Pornografia
- Author: Witold Gombrowicz
- Translator: Danuta Borchardt
- Language: Polish
- Publication date: 1960
- Published in English: 1966 2009

= Pornografia =

1960 novel by Witold Gombrowicz

Pornografia is a 1960 novel by the Polish writer Witold Gombrowicz. The narrative revolves around two middle-aged Warsawian intellectuals, who during a trip to the countryside during World War II construct a scheme to entice two teenagers in a scheme to disturb the young girl's fiancé and, later, to have the youngsters enact the murder of a leader in the Polish resistance.

==Publication==
The book was originally published in 1960. In 1966, an English translation from French was published in the United Kingdom through Calder and Boyars, and the United States through Grove Press.

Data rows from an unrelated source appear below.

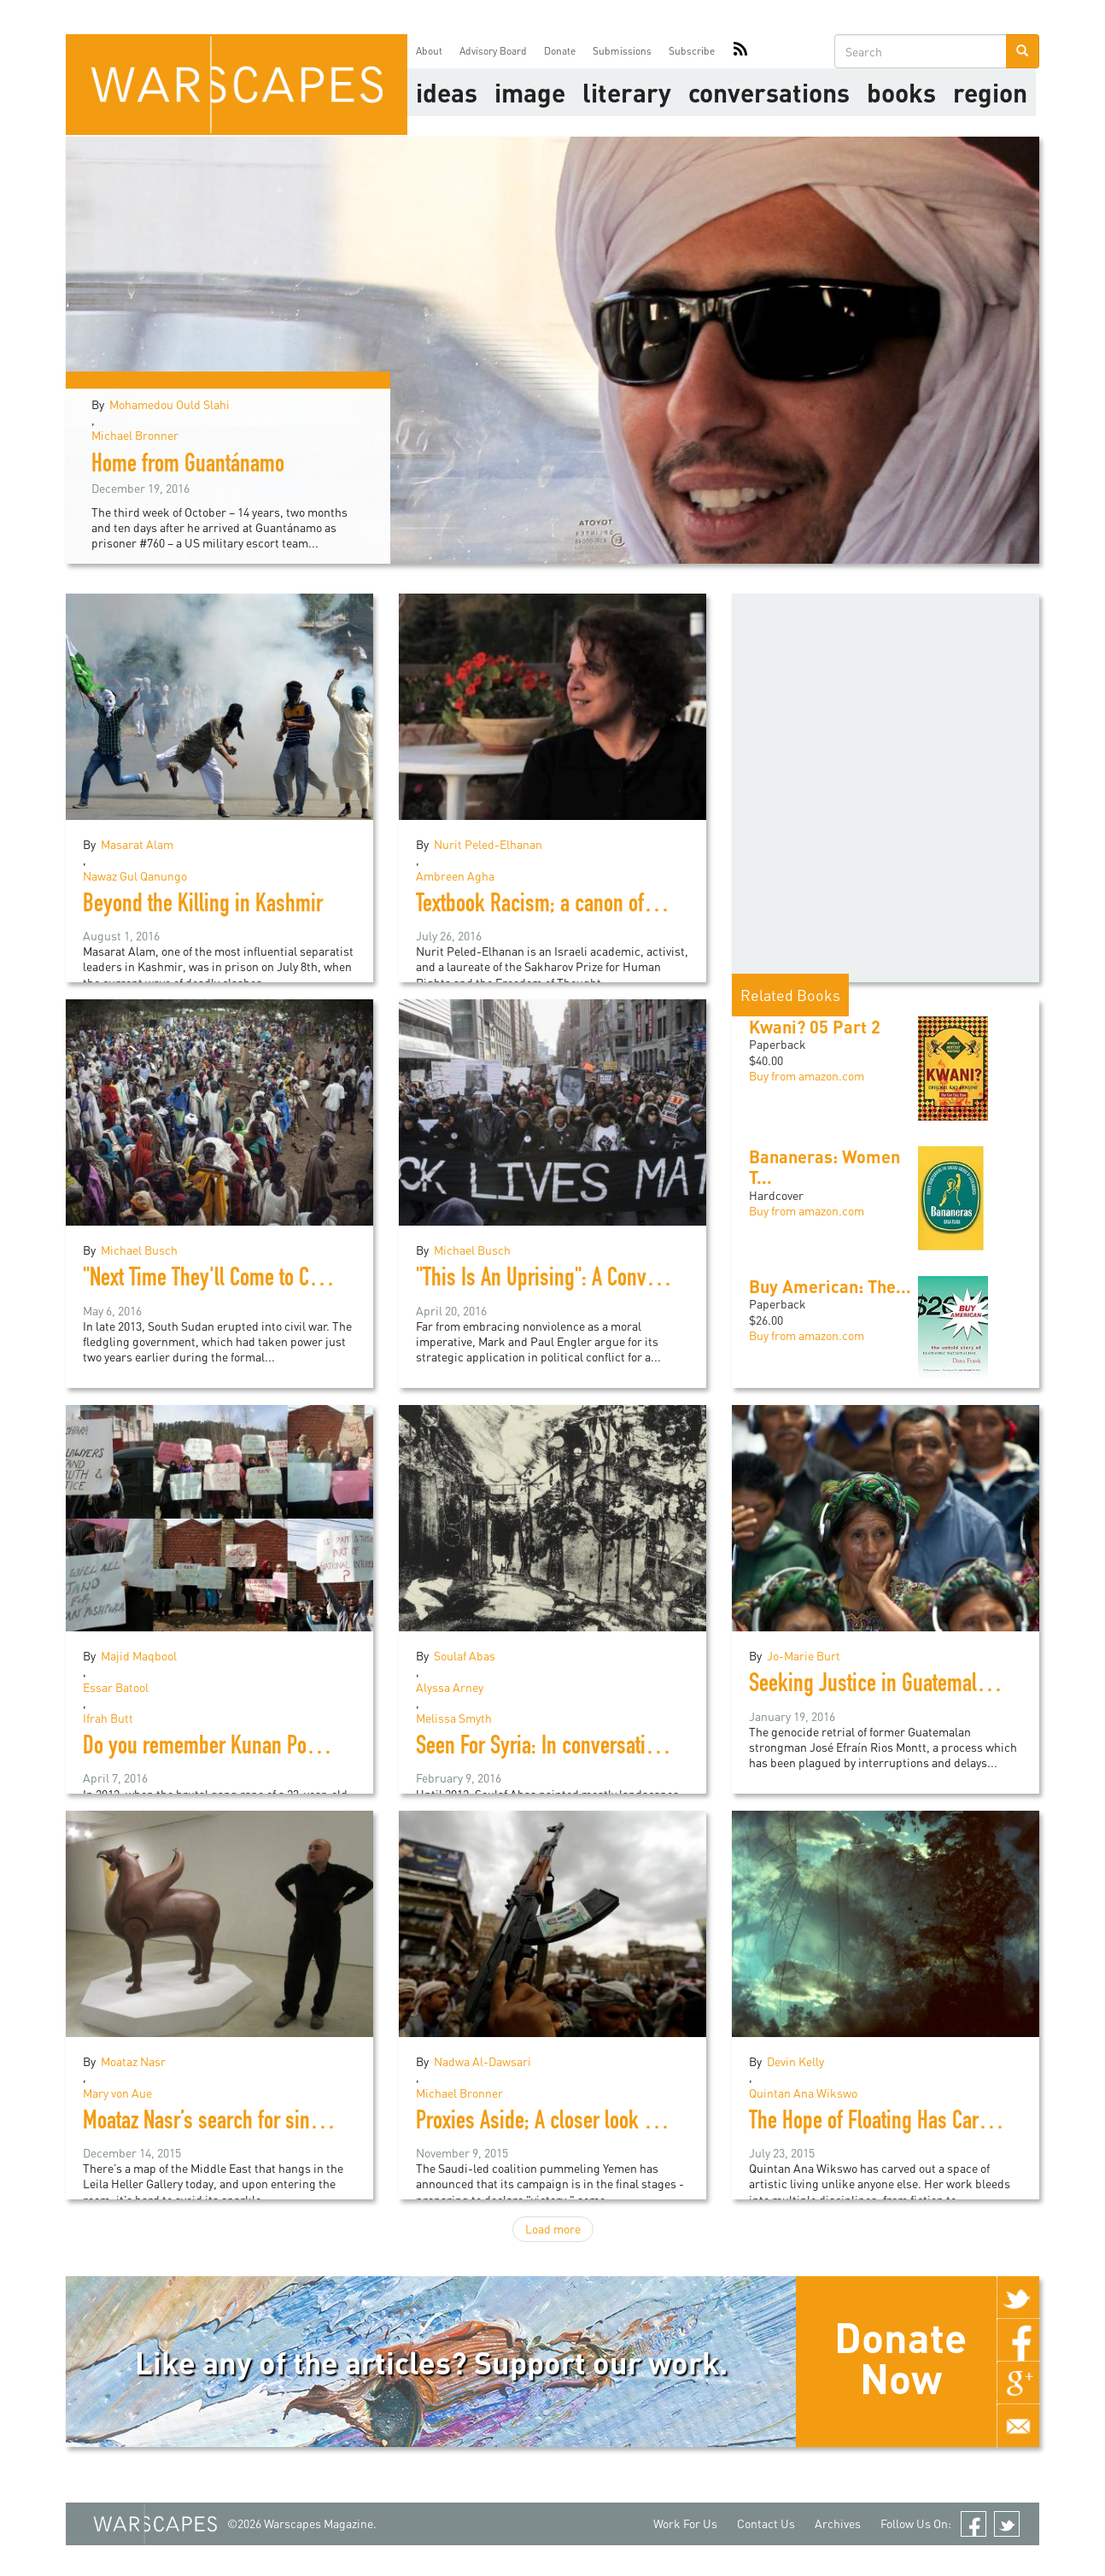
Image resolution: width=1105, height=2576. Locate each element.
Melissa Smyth (454, 1718)
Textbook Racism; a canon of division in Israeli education (644, 906)
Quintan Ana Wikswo (803, 2093)
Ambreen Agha (455, 876)
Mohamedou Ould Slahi (169, 404)
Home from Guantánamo (187, 466)
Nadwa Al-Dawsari (482, 2061)
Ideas (446, 92)
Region (990, 92)
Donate (560, 50)
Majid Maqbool (139, 1655)
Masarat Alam (137, 844)
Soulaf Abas (464, 1655)
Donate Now (900, 2357)
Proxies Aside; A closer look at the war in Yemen (609, 2123)
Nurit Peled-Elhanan (488, 844)
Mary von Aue (117, 2093)
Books (901, 92)
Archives (838, 2523)
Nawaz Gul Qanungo (135, 876)
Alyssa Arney (449, 1687)
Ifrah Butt (108, 1718)
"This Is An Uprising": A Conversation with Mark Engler (634, 1280)
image (529, 92)
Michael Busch (139, 1250)
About (429, 50)
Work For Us (685, 2523)
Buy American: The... (830, 1286)
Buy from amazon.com (806, 1075)
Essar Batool (116, 1687)
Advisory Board (493, 50)
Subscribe (692, 50)
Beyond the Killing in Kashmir (203, 906)
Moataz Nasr (133, 2061)
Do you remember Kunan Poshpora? (227, 1748)
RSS (740, 51)
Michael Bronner (134, 435)
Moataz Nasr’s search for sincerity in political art (277, 2123)
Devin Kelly (795, 2061)
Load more (553, 2229)
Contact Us (766, 2523)
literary (626, 92)
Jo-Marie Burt (803, 1655)
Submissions (622, 50)
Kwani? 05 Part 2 (814, 1026)
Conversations (769, 92)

In 2009 Grove Press published an English translation by Danuta Borchardt, from the original Polish.

==Critical response==
Upon the 2009 American release, Michael Dirda wrote in The Washington Post that Pornografia "seems as sick, as pathologically creepy a novel as one is ever likely to read. In some ways, it resembles a rather more polymorphously perverse version of Les Liaisons Dangereuses or one of those disturbing fictions by European intellectuals that blend the philosophical with the erotic: Think of Georges Bataille's The Story of the Eye or Pierre Klossowski's Roberte Ce Soir. ... Through its sado-masochistic material and its almost Henry Jamesian analyses of human motives, Pornografia underscores Gombrowicz's lifelong philosophical obsession: the quest for authenticity." Dirda continued: "Certainly, most readers will find Pornografia perturbing, or worse: repulsive, confusing, ugly. As Miłosz once said of Gombrowicz: 'He had no reverence whatsoever for literature. He derided it as a snobbish ritual, and if he practiced it, he attempted to get rid of all its accepted rules."

==Adaptation==
A Polish film adaptation was released in 2003. It was directed by Jan Jakub Kolski and titled Pornografia.